Emotional intelligence, a phrase coined by psychology professors, John D. Mayer and Peter Salovey in their 1990 research paper, may be considered the single most important characteristic of the most successful people.
In fact Daniel Goleman, author of “Emotional Intelligence: Why It Can Matter More than IQ” says, “The most effective leaders are all alike in one crucial way: they all have a high degree of what has come to be known as emotional intelligence… Without it, a person can have the best training in the world, an incisive, analytical mind, and an endless supply of smart ideas, but he still won’t make a great leader.”

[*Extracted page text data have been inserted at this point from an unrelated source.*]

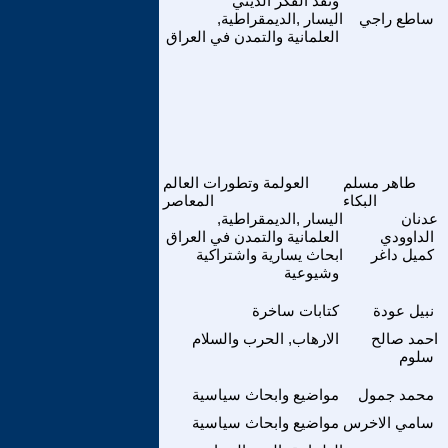
ونقد الفكر الديني
ساطع راجي
اليسار ,الديمقراطية,
العلمانية والتمدن في العراق
طاهر مسلم
العولمة وتطورات العالم
البكاء
المعاصر
عدنان
اليسار ,الديمقراطية,
الداوودي
العلمانية والتمدن في العراق
كميل داغر
ابحاث يسارية واشتراكية
وشيوعية
نبيل عودة
كتابات ساخرة
احمد صالح
الارهاب, الحرب والسلام
سلوم
محمد جمول
مواضيع وابحاث سياسية
سامي الاخرس
مواضيع وابحاث سياسية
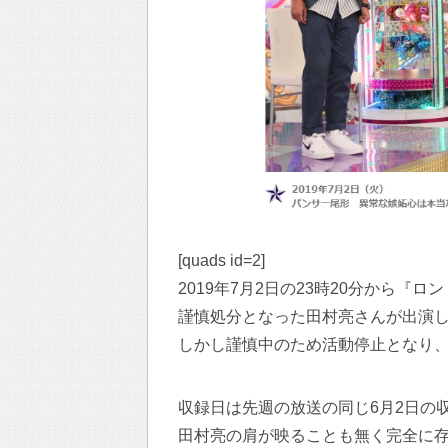
[quads id=2]
2019年7月2日の23時20分から
謹慎処分となった田村亮さんが出演
しかし謹慎中のため活動停止となり
収録日は先週の放送の同じ6月2日の
田村亮の肩が映ることも無く完全に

EQ is also a great indicator of salary, beyond age and gender. In fact, a single point increase in emotional intelligence leads to a $1,300 increase in annual income, and 90% of the highest performing employees also have a high degree of emotional intelligence.
Not only that, but people with high emotional intelligence are 7x more likely to be effective leaders, as they are able to engage employees more, reduce turnover rates, increase productivity, and increase customer satisfaction. This also results in these leaders being 7x more likely to have high performance outcomes.
Emotional intelligence can be an innate skill, but it doesn’t have to be. It’s a skill that can be learned by anyone who is willing to look at themselves with honesty. Emotional intelligence requires the ability to become more self-aware, to accept one’s own limits and monitor one’s own reactions. It requires self-regulation as well, which can be learned by habitually taking time to cool down before responding in stressful situations.
Emotionally intelligent people are also empathetic, have good social skills, and are motivated. All of this can be learned and improved upon by anyone who is willing to put in the work.